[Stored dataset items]
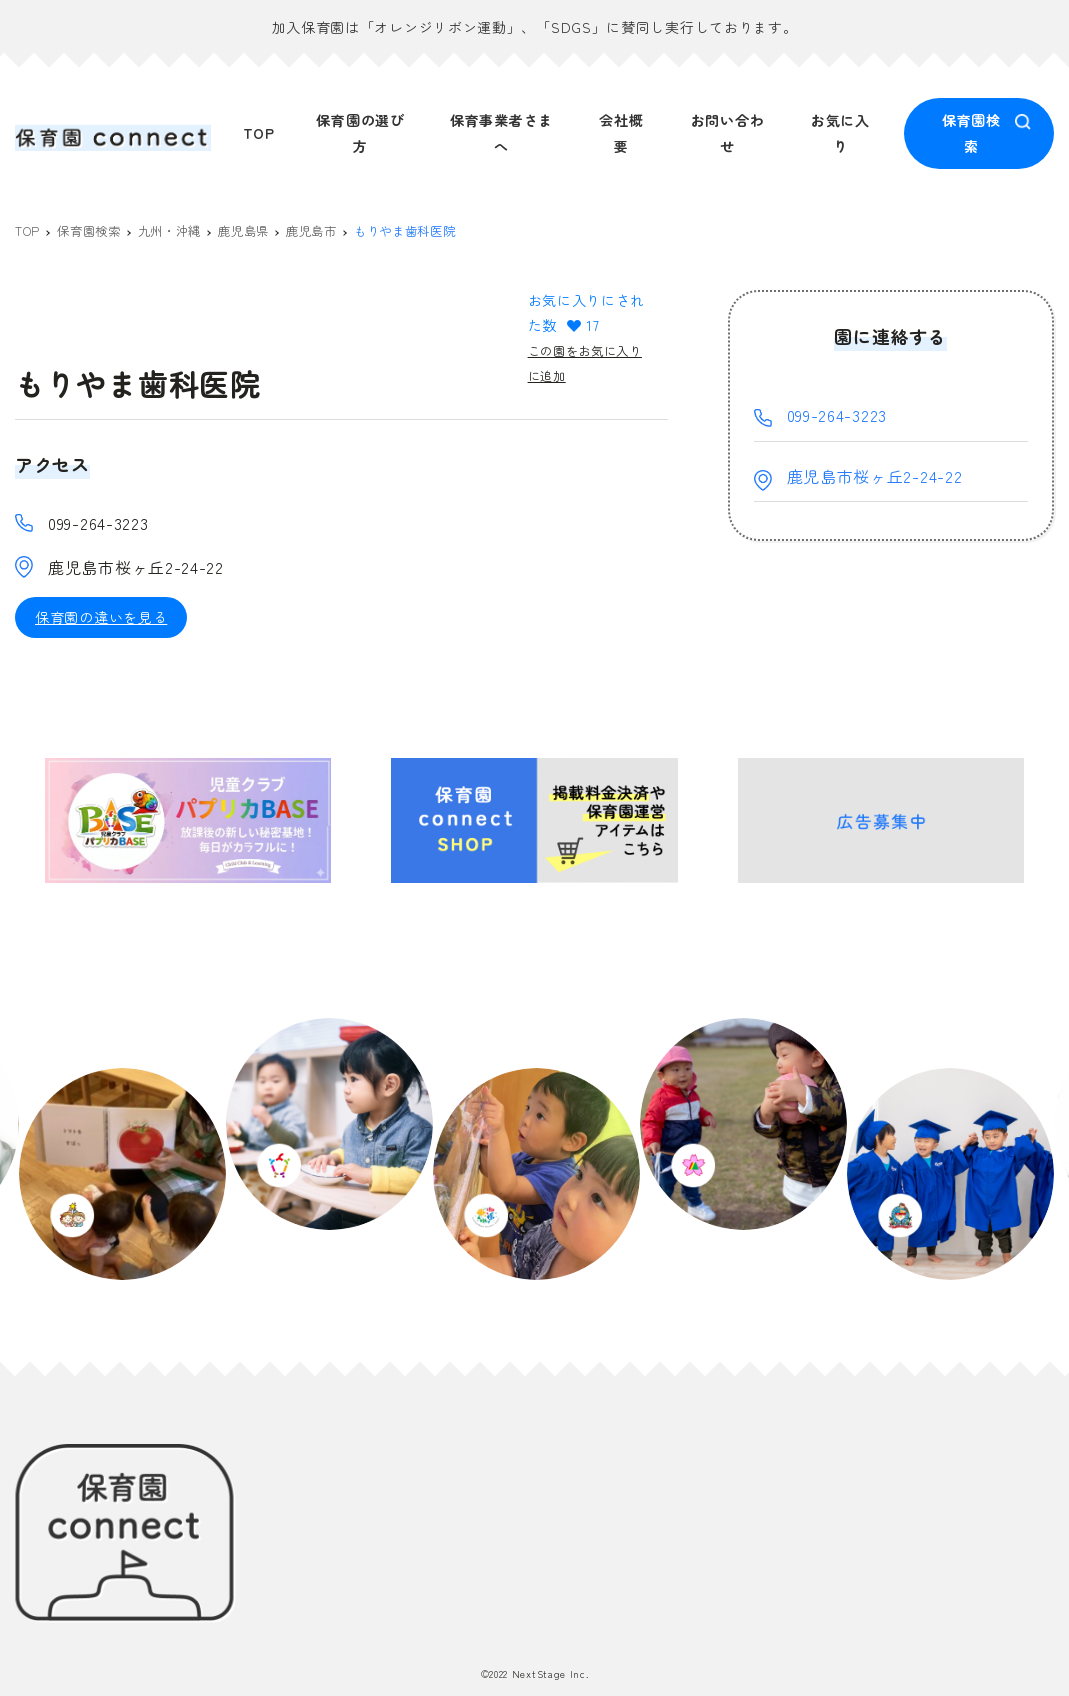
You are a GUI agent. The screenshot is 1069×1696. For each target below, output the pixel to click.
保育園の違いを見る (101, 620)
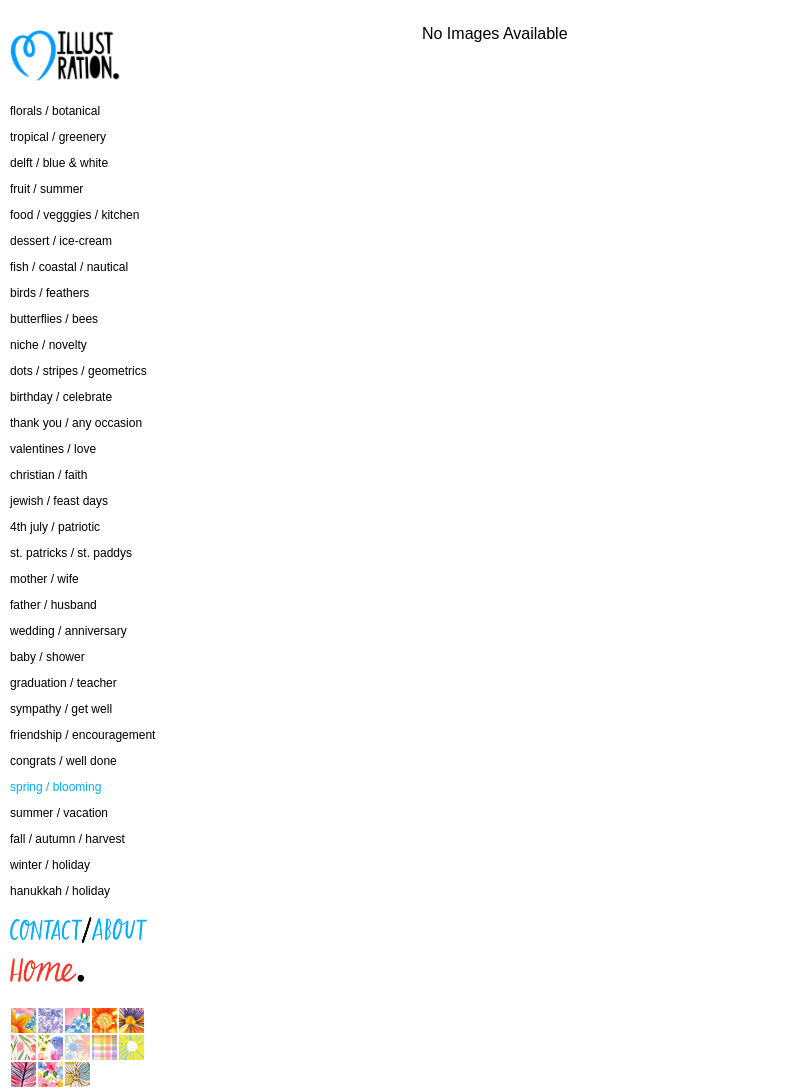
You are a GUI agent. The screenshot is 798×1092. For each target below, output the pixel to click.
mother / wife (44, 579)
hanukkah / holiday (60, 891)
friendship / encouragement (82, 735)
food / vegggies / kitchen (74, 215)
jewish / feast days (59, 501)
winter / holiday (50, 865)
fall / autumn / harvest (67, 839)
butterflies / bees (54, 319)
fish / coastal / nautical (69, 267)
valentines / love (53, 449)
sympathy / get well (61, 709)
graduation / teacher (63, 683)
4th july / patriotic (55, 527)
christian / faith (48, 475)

» Exercise instructions:
A faithful, word-for-word copy of the data is needed; the pictures should not appear in it.

» Your solution:
You are a GUI agent. The screenshot is 1069×1696. For each target below, output the pixel to click.
保育園の違いを見る (101, 620)
You are a GUI agent. The screenshot is 798×1092. For each target below, output the pixel to click.
mother / wife (44, 579)
hanukkah / holiday (60, 891)
friendship / encouragement (82, 735)
food / vegggies / kitchen (74, 215)
jewish / feast days (59, 501)
winter / holiday (50, 865)
fall / autumn / harvest (67, 839)
butterflies / bees (54, 319)
fish / coastal / nautical (69, 267)
valentines / love (53, 449)
sympathy / get well (61, 709)
graduation / teacher (63, 683)
4th july / patriotic (55, 527)
christian / faith (48, 475)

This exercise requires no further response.